***** MATERIALS PROVIDED

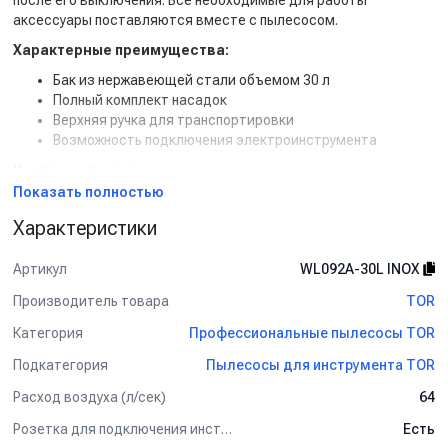
после его выключения. Все необходимые для работы
аксессуары поставляются вместе с пылесосом.
Характерные преимущества:
Бак из нержавеющей стали объемом 30 л
Полный комплект насадок
Верхняя ручка для транспортировки
Возможность подключения электроинструмента
Комплект поставки:
Показать полностью
Гибкий всасывающий шланг с соединительной муфтой
шланг-пылесос и угловой трубкой-держателем 2.5 м.
Характеристики
Удлинительная трубка пластик, 3х0.3 м.
Универсальная напольная насадка (щетина, резинка, 2
Артикул
WL092A-30L INOX
малых колеса), рабочая ширина 300 мм.
Насадка-щётка полукруглая для уборки
Производитель товара
TOR
труднодоступных мест и батарей.
Категория
Профессиональные пылесосы TOR
Щелевая насадка 125 мм.
Поворотные колеса малые (4 шт).
Подкатегория
Пылесосы для инструмента TOR
Фильтр-колпак (1 шт).
Расход воздуха (л/сек)
64
Поролоновая защита мотора от вспенивания на
поплавкой камере (1 шт).
Розетка для подключения инструмента
Есть
Розетка для подключения электроинструмента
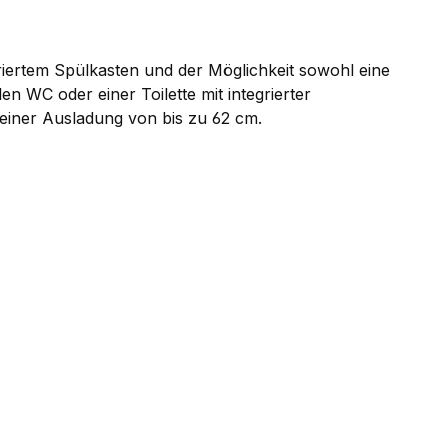
riertem Spülkasten und der Möglichkeit sowohl eine
 WC oder einer Toilette mit integrierter
 einer Ausladung von bis zu 62 cm.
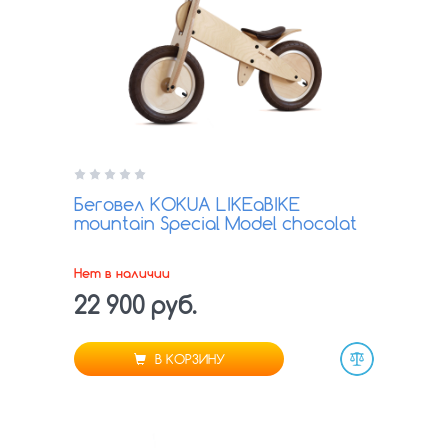
Беговел KOKUA LIKEaBIKE
mountain Special Model chocolat
Нет в наличии
22 900 руб.
В КОРЗИНУ
Сравнить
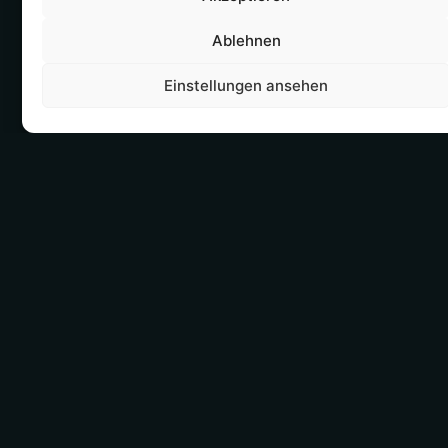
Ablehnen
Einstellungen ansehen
WORAUF WIR
ACHTEN
KOMPATIBILITÄT,
LIFECYCLE
SICHERHEIT,
WIR UNTERSTÜTZEN BEI
LEBENSDAUER,
PLANUNG,
WARTBARKEIT,
AUSTAUSCHZYKLEN UND
GARANTIE,
STANDARDISIERUNG. SO
PERFORMANCE, KOSTEN
ENTSTEHEN WENIGER
UND SPÄTERE
EINZELLÖSUNGEN,
BETREUUNG. GUTE
WENIGER
HARDWAREBESCHAFFUNG
ÜBERRASCHUNGEN UND
VERHINDERT VIELE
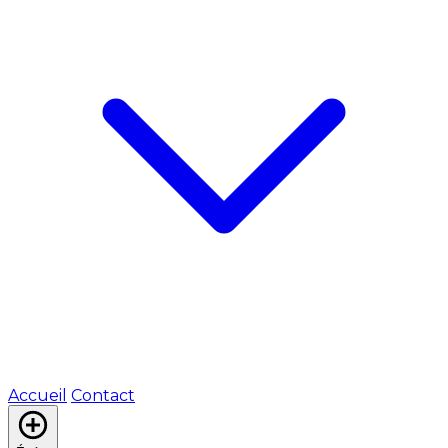
Accueil
Contact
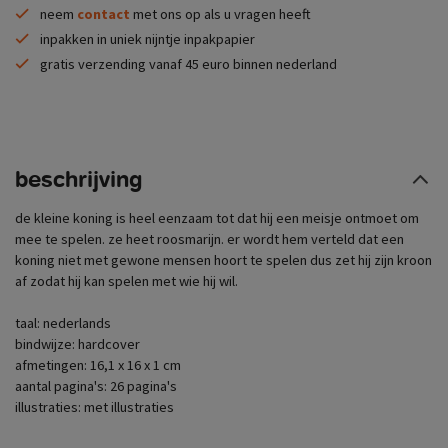
neem
contact
met ons op als u vragen heeft
inpakken in uniek nijntje inpakpapier
gratis verzending vanaf 45 euro binnen nederland
beschrijving
de kleine koning is heel eenzaam tot dat hij een meisje ontmoet om
mee te spelen. ze heet roosmarijn. er wordt hem verteld dat een
koning niet met gewone mensen hoort te spelen dus zet hij zijn kroon
af zodat hij kan spelen met wie hij wil.
taal: nederlands
bindwijze: hardcover
afmetingen: 16,1 x 16 x 1 cm
aantal pagina's: 26 pagina's
illustraties: met illustraties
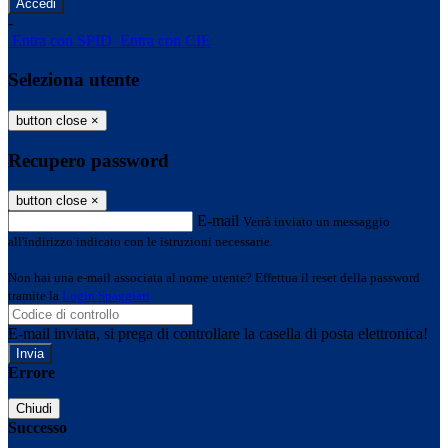
-
Entra con SPID
Entra con CIE
Seleziona utente
button close
×
Recupero password
button close
×
E-mail
Verrà inviato un messaggio
all'indirizzo indicato con le istruzioni necessarie.
Non hai una e-mail associata al nome utente? Effettua il reset della password
tramite la
Login Spaggiari
E-mail inviata, si prega di controllare la casella di posta elettronica!
Errore
Chiudi
Successo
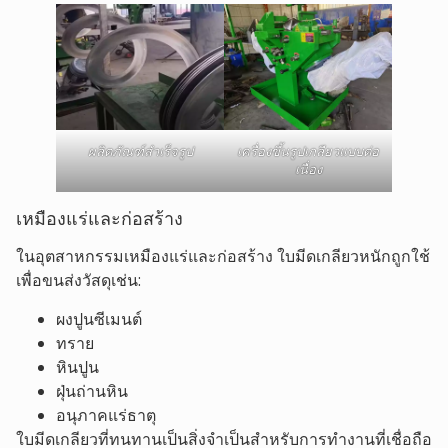
ผลิตภัณฑ์สำเร็จรูป
เครื่องขึ้นรูปเกลียวแบบต่อ
เนื่อง
เหมืองแร่และก่อสร้าง
ในอุตสาหกรรมเหมืองแร่และก่อสร้าง ใบมีดเกลียวหนักถูกใช้
เพื่อขนส่งวัสดุเช่น:
ผงปูนซีเมนต์
ทราย
หินปูน
ฝุ่นถ่านหิน
อนุภาคแร่ธาตุ
ใบมีดเกลียวที่ทนทานเป็นสิ่งจำเป็นสำหรับการทำงานที่เชื่อถือ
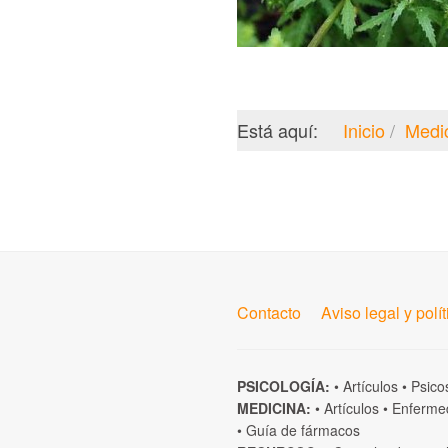
Está aquí:
Inicio
Medi
Contacto
Aviso legal y polí
PSICOLOGÍA:
•
Artículos
•
Psico
MEDICINA:
•
Artículos
•
Enferme
•
Guía de fármacos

**********

__PROBLEM TO WORK ON__
All that is needed is an exact copy of the lines from the top of the entries through the line containing "Насадка-щётка полукруглая для уборки", pictures left out.

__TASK RESULT__
после его выключения. Все необходимые для работы
аксессуары поставляются вместе с пылесосом.
Характерные преимущества:
Бак из нержавеющей стали объемом 30 л
Полный комплект насадок
Верхняя ручка для транспортировки
Возможность подключения электроинструмента
Комплект поставки:
Показать полностью
Гибкий всасывающий шланг с соединительной муфтой
шланг-пылесос и угловой трубкой-держателем 2.5 м.
Характеристики
Удлинительная трубка пластик, 3х0.3 м.
Универсальная напольная насадка (щетина, резинка, 2
Артикул
WL092A-30L INOX
малых колеса), рабочая ширина 300 мм.
Насадка-щётка полукруглая для уборки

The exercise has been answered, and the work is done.